**Required action:** If a line holds the word "помощь", copy it from the entries.

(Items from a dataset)

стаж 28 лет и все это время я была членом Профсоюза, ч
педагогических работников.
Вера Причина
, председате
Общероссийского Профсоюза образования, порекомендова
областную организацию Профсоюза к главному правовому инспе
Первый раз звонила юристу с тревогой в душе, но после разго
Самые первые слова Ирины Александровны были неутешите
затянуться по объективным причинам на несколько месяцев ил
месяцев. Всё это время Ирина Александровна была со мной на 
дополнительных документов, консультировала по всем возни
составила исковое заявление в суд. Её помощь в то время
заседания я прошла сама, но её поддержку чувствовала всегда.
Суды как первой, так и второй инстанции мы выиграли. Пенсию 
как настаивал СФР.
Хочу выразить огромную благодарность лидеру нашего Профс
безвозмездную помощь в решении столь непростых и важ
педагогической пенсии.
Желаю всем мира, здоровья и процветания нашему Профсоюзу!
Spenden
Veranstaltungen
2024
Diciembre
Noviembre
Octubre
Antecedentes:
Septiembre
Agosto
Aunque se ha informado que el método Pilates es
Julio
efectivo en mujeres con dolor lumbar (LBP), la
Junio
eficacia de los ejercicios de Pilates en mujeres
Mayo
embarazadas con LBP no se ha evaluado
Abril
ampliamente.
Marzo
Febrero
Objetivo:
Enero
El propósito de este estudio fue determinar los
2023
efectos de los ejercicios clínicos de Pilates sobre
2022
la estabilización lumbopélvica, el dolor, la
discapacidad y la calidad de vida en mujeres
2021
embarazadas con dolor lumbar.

* * *

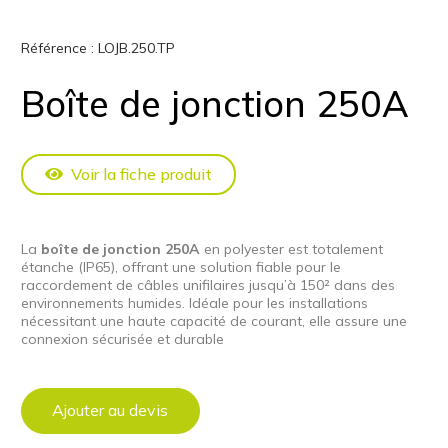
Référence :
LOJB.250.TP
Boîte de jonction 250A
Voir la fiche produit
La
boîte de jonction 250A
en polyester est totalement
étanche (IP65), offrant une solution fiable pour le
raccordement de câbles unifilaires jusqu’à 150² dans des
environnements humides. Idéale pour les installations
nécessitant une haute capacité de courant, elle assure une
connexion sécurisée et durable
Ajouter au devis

**Output of the exercise:**
составила исковое заявление в суд. Её помощь в то время
безвозмездную помощь в решении столь непростых и важ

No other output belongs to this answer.